如果单从《家庭幸福》和《安娜·卡列尼娜》的结局来看,托尔斯泰给我们的答案是明确的:爱欲带来的快乐是短晢的,为了达到人的最高幸福,我们必须放弃对爱欲的追求。但另一方面我们亦能看到托尔斯泰对身处爱欲之中的安娜的动人描写:“她在她身上看见了她自己所十分熟悉的那种情场得意的激动的神情。她看见,安娜沉醉在别人对她的倾倒之中。……她看见那一双眼睛中的颤动的,闪露出火花的光芒,看见一种幸福,激动的笑容禁不住令安娜的嘴唇微微地向上翅起,也看见她动作中那种显著的优雅、准确和轻盈。”[2]71这是托尔斯泰对安娜参加舞会时的描写。他用吉提的眼睛为我们捕捉到了处于爱情之中安娜的美丽,不吝笔墨来展示安娜迷人的魅力。在对安娜自杀一节的描写同样显得深情无比:“那支蜡烛,她是在它的亮光下读着一本充满惊惧、欺诈、痛苦和罪恶的书的,忽地一闪,比从前任何时候都明亮,那光亮,给她照耀了原先蒙在黑暗中一切的光亮,噼啪一声,变得昏暗了,永远都熄灭了”[2]664这里可以看出托尔斯泰对于安娜的死带有悲悯之情,但是他并没有因此放弃对于抛弃爱欲的原则。在他看来,“爱情不能只建立在肉欲的基础上,这样的爱情是自私的,而自私的爱与有不是创造,而是毁灭,也就是这样的爱情是有罪的”。所以,作品一开场火车站轧死人的场景就暗示了安娜必死的命运,安娜扑向火车口里喊着“主啊,饶恕我一切吧”。[2]664,连她都认为自己是有罪的。许多论者都把安娜的死看作是,安娜背离社会,背离家庭、母性的情况下,造成心理失衡而走向死亡,这些论点把安娜之死归结于社会悲剧,都没有看到托尔斯泰如此写作的根本原因即:在最高的善与爱欲之间,选择善作为人生的支点。在许多小说的结尾,托尔斯泰所扮演的是往往不是一个作家而是一个道德的法官。因此,我们不难想象,让列文精神醒悟“按照上帝的旨意活着”的真理是出自一个农夫之口。

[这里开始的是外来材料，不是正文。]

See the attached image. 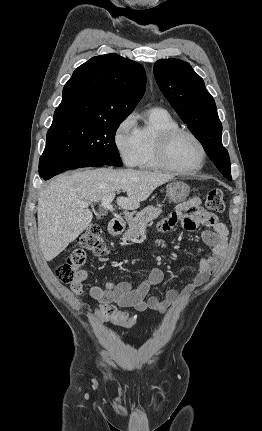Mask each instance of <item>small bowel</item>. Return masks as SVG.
<instances>
[{
    "label": "small bowel",
    "instance_id": "c3829d8e",
    "mask_svg": "<svg viewBox=\"0 0 262 431\" xmlns=\"http://www.w3.org/2000/svg\"><path fill=\"white\" fill-rule=\"evenodd\" d=\"M202 205V198L194 197L169 211L159 225L160 230L164 232L172 229L179 221L187 230L196 229L198 226L211 229L204 232L203 239L212 248V255L200 259L196 273L189 283L181 290L169 291L165 301L150 294L151 287L163 278V272L160 269L153 270L149 277L137 286L126 281H108L104 288L90 285L89 295L98 302L99 314L107 315L109 312L121 308H133L137 311L150 309L165 314L169 307H175L186 300L196 288L203 285L210 275L221 267L228 252V229L216 215L205 210ZM190 208L194 210L193 214L181 215L183 210ZM71 291L75 295H81L83 288L81 285H73Z\"/></svg>",
    "mask_w": 262,
    "mask_h": 431
}]
</instances>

正如同纳博科夫在论及《安娜·卡列尼娜》时所说的,造成这种困境的是艺术家的托尔斯泰与道德家的托尔斯泰的对抗。[3]在社会不断变化的同时欲寻求一条普遍的真理。而这种真理从本质上说对伦理学的追求,求得一种至上的指导生活的准则。托尔斯泰将个人的爱欲与家庭对立起来。如果在寻求理性伦理的同时,托尔斯泰找到了“上帝至善”的答案,但种善从实质上看是“纯粹了为了他(托尔斯泰)有权要求每个人去履行一种道德观念,有权谴责和诅咒那些不能持有这一观念的人,从而使自己心安理得。”[4]13
刘小枫在《沉重的肉身》个人伦理区分为理性的和叙事的,“理性伦理探求生命感觉的一般法则和人的生活应遵循的基本道德观念,进而制造出一些准则,让个人随缘而来的性情通过教育培育符合这些理则”。[5]3如果按照舍勒伦理学观点,托尔斯泰面临着三个问题:即一是最高的善的问题;第二,从道德上什么是是正确行为的问题;第三自由意志的问题。[6]73从托尔斯泰前期和后期精神探索来看,他找到了“上帝至善”是最高的真理,对个人爱欲的关注由此滑向了对禁欲主义的绝对相信。我可以从他后期作品《复活》和《谢尔基神父》看到这些思想印迹。到了后期,托尔斯泰表现出了一种误入世界的惊恐与犹豫。在《忏悔录》里,他引用苏格拉底的言语说到“肉体是生活是恶的,是荒谬的,因此毁灭肉体的生活就是幸福,我们应当希望得到这种幸福。”[1]78在《克莱采尔奏鸣曲》中用人物的口中说道:“如果欲望,特别是最强烈的肉体的爱情灭了,那么先知的预言就会实现,人们融成一体。”[7]173“性欲,不论它对它怎么修饰,这是一种罪恶,应该与它作斗争。”[7]174
但这个世界并没有存有一个单一的伦理,因为“所谓的伦理是以某种价值观念为经脉的生命的感觉……有多少种生命的感觉,就有多少种伦理。[5]3直到晚年的托尔斯泰,他依旧也没有处理好个人伦理问题,作为“自由的意志”如何适应“理性的伦理”。他后期的自传性小说《谢尔盖神父》表现出了他的精神困境,竭力摆脱爱欲走向灵魂澄静的谢尔基神父,在一次布道中无法克制内心的欲望奸污了前来质询的弱智女子。如谢尔基一样,托尔斯泰精神所面对的有两个难题:“怀疑和肉欲”!而这两者的中心是如何对克制肉欲的怀疑。在《谢尔基神父》中,我们看到托尔斯泰在最高的善面与爱欲之间的无力,“我信,但我信不足,求主帮助”,信的对象是上帝以此来消除欲望,超越世俗,但信不足,只要存在于世上,爱欲的诱惑就无法彻底摆脱。因而,谢尔基用断指并隐身于修道院,也没有能抵挡住肉体的诱惑。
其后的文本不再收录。